FDA culls huge number of foreign food facility registrations
In its latest cleanup of its food facility registration database, the U.S. Food and Drug Administration has culled an eye-opening 28% of existing registrations. The biggest drops happened in overseas sites.

There is a natural erosion for this data set as with others.  Companies merge, go out of business, or simply neglect to renew their registrations at the appropriate time.  But the highest drops by far, when measured as a percentage of existing registrations, occurred in overseas facilities.  This leads one expert, David Lennarz, vice president of FDA regulatory compliance for Registrar Corp., to conclude that the vast majority of these purged registrations for overseas facilities happened as a result of of a new twist in U.S. regulations. A U.S.-based agent for a foreign firm must now affirmatively respond to FDA that it is acting in that capacity and that is accepts the potential liability that comes with it.  Without that assurance, FDA purges that particular registration, he said.

The data we have shows that it was basically a doubling of the reduction of registrations from the last cull in 2014. What this is really attributed to is the requirement for a U.S. agent to affirmatively assert that, yes, I agree to have my name associated with this foreign supplier and I accept what comes with that,​Lennarz told NutraIngredients-USA.

Bloodbath in foreign registrations

To give some context, by far the biggest number of food facility registrations sent in to FDA come from domestic firms. In this latest cull, FDA purged 9% of domestic registrations, bringing the total number of U.S. food facilities registered with FDA down to 78,957 from 86,773, according to data collected by Registrar Corp.  So, to make up the total 28% drop, the declines in registered facilities overseas are truly eye-opening in some cases.  Here are some of the biggest declines among countries that are major food and dietary ingredient exporters to the U.S.:

  • Japan – a 34% drop (13,942 registrations down to 9,211)
  • France – 30% drop (10,450 down to 7,336)
  • Italy – 39% drop (10,125 down to 6,169)
  • China – 46% drop (9,667 down to 5,236)
  • Mexico – 53% drop (9,575 down to 4,499)
  • Canada – 38% drop (6,690 down to 4,169)
  • Spain – 32% drop (4,688 down to 3,208)
  • South Korea – 39% drop (3,921 down to 2,393)
  • India – 44% drop (3,455 down to 1,944).

 Responsibilities of a U.S. agent

One of the requirements for a U.S. agent of a foreign firm is to act as a communications link between FDA and the overseas facility. FDA uses the U.S. agent to communicate important information to the foreign supplier (such as a Notice of Inspection), and the U.S. agent must accept responsibility for the communications between FDA and the foreign firm. The U.S. agent must also accept the liability for FDA re-inspection fees associated with the foreign firm.

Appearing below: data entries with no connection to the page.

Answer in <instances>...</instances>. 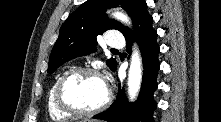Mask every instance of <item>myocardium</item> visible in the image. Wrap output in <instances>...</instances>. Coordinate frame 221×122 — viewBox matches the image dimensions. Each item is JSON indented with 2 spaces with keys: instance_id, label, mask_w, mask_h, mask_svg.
I'll use <instances>...</instances> for the list:
<instances>
[{
  "instance_id": "1",
  "label": "myocardium",
  "mask_w": 221,
  "mask_h": 122,
  "mask_svg": "<svg viewBox=\"0 0 221 122\" xmlns=\"http://www.w3.org/2000/svg\"><path fill=\"white\" fill-rule=\"evenodd\" d=\"M82 74H90V75L97 76L105 83L104 76L100 73V71L91 67H77L63 74L61 78L58 80L57 85L55 87V93H54L55 103L61 111L67 114H70L71 116L86 117V116H93L95 114H98L108 107L112 98L111 91L105 83L106 96L103 102L99 106L93 109L85 110V109H80L70 104L65 98V92H64L65 87L70 80Z\"/></svg>"
}]
</instances>
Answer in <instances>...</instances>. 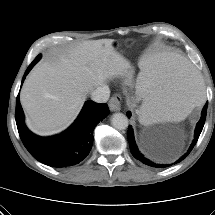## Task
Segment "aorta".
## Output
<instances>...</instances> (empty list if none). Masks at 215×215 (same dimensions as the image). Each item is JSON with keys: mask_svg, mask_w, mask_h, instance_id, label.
I'll list each match as a JSON object with an SVG mask.
<instances>
[{"mask_svg": "<svg viewBox=\"0 0 215 215\" xmlns=\"http://www.w3.org/2000/svg\"><path fill=\"white\" fill-rule=\"evenodd\" d=\"M111 124L118 130H124L128 127V118L123 113H115L112 115Z\"/></svg>", "mask_w": 215, "mask_h": 215, "instance_id": "1", "label": "aorta"}]
</instances>
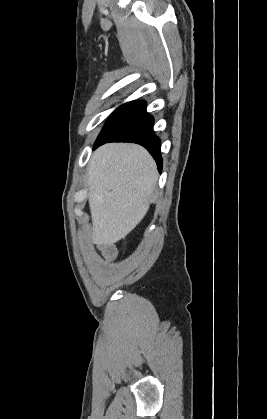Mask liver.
<instances>
[{"instance_id":"liver-1","label":"liver","mask_w":267,"mask_h":419,"mask_svg":"<svg viewBox=\"0 0 267 419\" xmlns=\"http://www.w3.org/2000/svg\"><path fill=\"white\" fill-rule=\"evenodd\" d=\"M157 179L156 163L142 146L109 143L98 148L87 173L93 242L113 244L125 238L146 215Z\"/></svg>"}]
</instances>
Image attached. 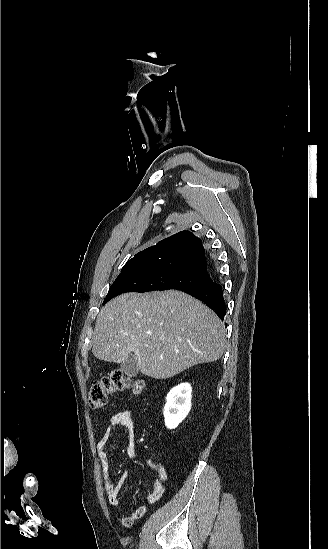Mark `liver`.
<instances>
[{"instance_id":"liver-1","label":"liver","mask_w":328,"mask_h":549,"mask_svg":"<svg viewBox=\"0 0 328 549\" xmlns=\"http://www.w3.org/2000/svg\"><path fill=\"white\" fill-rule=\"evenodd\" d=\"M226 331L217 315L181 291L124 293L102 307L92 353L124 363L134 353L142 375L170 379L223 355Z\"/></svg>"}]
</instances>
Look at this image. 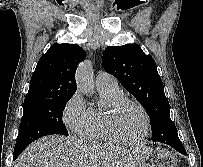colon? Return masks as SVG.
Instances as JSON below:
<instances>
[{"label":"colon","mask_w":203,"mask_h":167,"mask_svg":"<svg viewBox=\"0 0 203 167\" xmlns=\"http://www.w3.org/2000/svg\"><path fill=\"white\" fill-rule=\"evenodd\" d=\"M158 167H176V158L168 151L161 150L157 154Z\"/></svg>","instance_id":"5ec220e1"}]
</instances>
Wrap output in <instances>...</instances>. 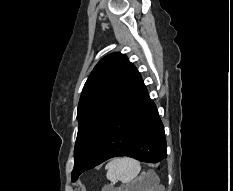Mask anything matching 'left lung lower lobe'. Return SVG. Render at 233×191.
Returning <instances> with one entry per match:
<instances>
[{"label":"left lung lower lobe","instance_id":"left-lung-lower-lobe-1","mask_svg":"<svg viewBox=\"0 0 233 191\" xmlns=\"http://www.w3.org/2000/svg\"><path fill=\"white\" fill-rule=\"evenodd\" d=\"M128 156L147 163L167 157L163 124L141 78L96 142L78 176L102 162Z\"/></svg>","mask_w":233,"mask_h":191}]
</instances>
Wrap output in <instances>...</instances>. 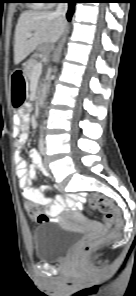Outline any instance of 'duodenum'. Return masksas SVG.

In some cases, Lennarz said, foreign firms may have sent in registrations listing their U.S. agent and have been unaware of these new requirements.  FDA then queries the agent, and if it receives no response, out the registration goes.  There is no requirement for the U.S. agent to inform its overseas partners that this has happened.  So a number of foreign facilities may only find out their registrations are invalid when a shipment gets held up because the registration number listed on the shipping documents comes up as invalid, Lennarz said.

In a number of cases, as this new requirement phased in, Lennarz said U.S. agents may have concluded that certain foreign facilities were no longer worth the bother, as in the cases of facilities that only ship a few lots of material to the U.S. per year. But in other cases, major shipments of goods could be held up at the border.

Lennarz said having an expired registration is not the end of the world and is something that can potentially be cleaned up on the fly. But it poses questions of delay and potential unnecessary expense, he said.

Something might be sitting in the port for two or three days before people even figure out what happened. If this in an air shipment, then time is even more of the essence,​ he said.

FSVP looms in distance

Lennarz said to avoid the hassle, foreign firms should check to make sure that their U.S. agents have responded to FDA (full disclosure:  Registrar Corp. acts as the U.S. agent for many foreign firms).  And he said this current issue with facility registrations is only a taste of what might happen when the rules associated with the Food Safety Modernization Act start to go into full swing in 2018.  In that case, under the Foreign Supplier Verification Program​, U.S. agents of foreign firms that meet the definition of importers will have to ensure that food and dietary ingredients imported into the U.S. meet applicable U.S. food safety standards, including having a preventive controls plan in place.

Having a food safety plan is something completely new and up to now no one has had to have one,​ Lennarz said. Over the next six to 18 months companies will be asking their foreign suppliers to see their plans. The vast majority of companies dont even know what you are talking about.